=== INPUT ===

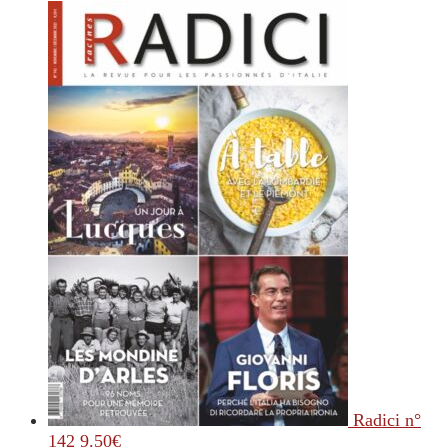
Radici n°
142
9.50
€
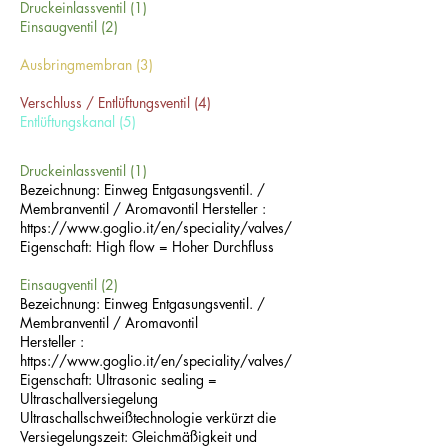
Druckeinlassventil (1)
Einsaugventil (2)
Ausbringmembran (3)
Verschluss / Entlüftungsventil (4)
Entlüftungskanal (5)
Druckeinlassventil (1)
Bezeichnung: Einweg Entgasungsventil. /
Membranventil / Aromavontil Hersteller :
https://www.goglio.it/en/speciality/valves/
Eigenschaft: High flow = Hoher Durchfluss
Einsaugventil (2)
Bezeichnung: Einweg Entgasungsventil. /
Membranventil / Aromavontil
Hersteller :
https://www.goglio.it/en/speciality/valves/
Eigenschaft: Ultrasonic sealing =
Ultraschallversiegelung
Ultraschallschweißtechnologie verkürzt die
Versiegelungszeit: Gleichmäßigkeit und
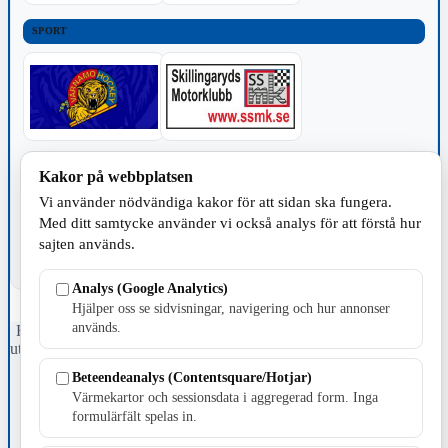
SPORT
TILLVERKNING
Kakor på webbplatsen
Vi använder nödvändiga kakor för att sidan ska fungera.
Med ditt samtycke använder vi också analys för att förstå hur
sajten används.
Analys (Google Analytics)
Hjälper oss se sidvisningar, navigering och hur annonser
används.
Fristående webbtidningsföretag grundat 1991 som sedan 2002 ger
ut tidningen Skillingaryd.nu och 2010 lanserades Värnamo.nu. Från
april 2026 omfattar Skillingaryd.nu tre kommuner: Gnosjö,
Beteendeanalys (Contentsquare/Hotjar)
Värnamo och Vaggeryds kommun.
Värmekartor och sessionsdata i aggregerad form. Inga
formulärfält spelas in.
Kontakta oss
E-post: redaktionen@skillingaryd.nu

===

BRIEF: What lines in the listing above hold the string "Membranventil"? List them.

TASK ANSWER:
Membranventil / Aromavontil Hersteller :
Membranventil / Aromavontil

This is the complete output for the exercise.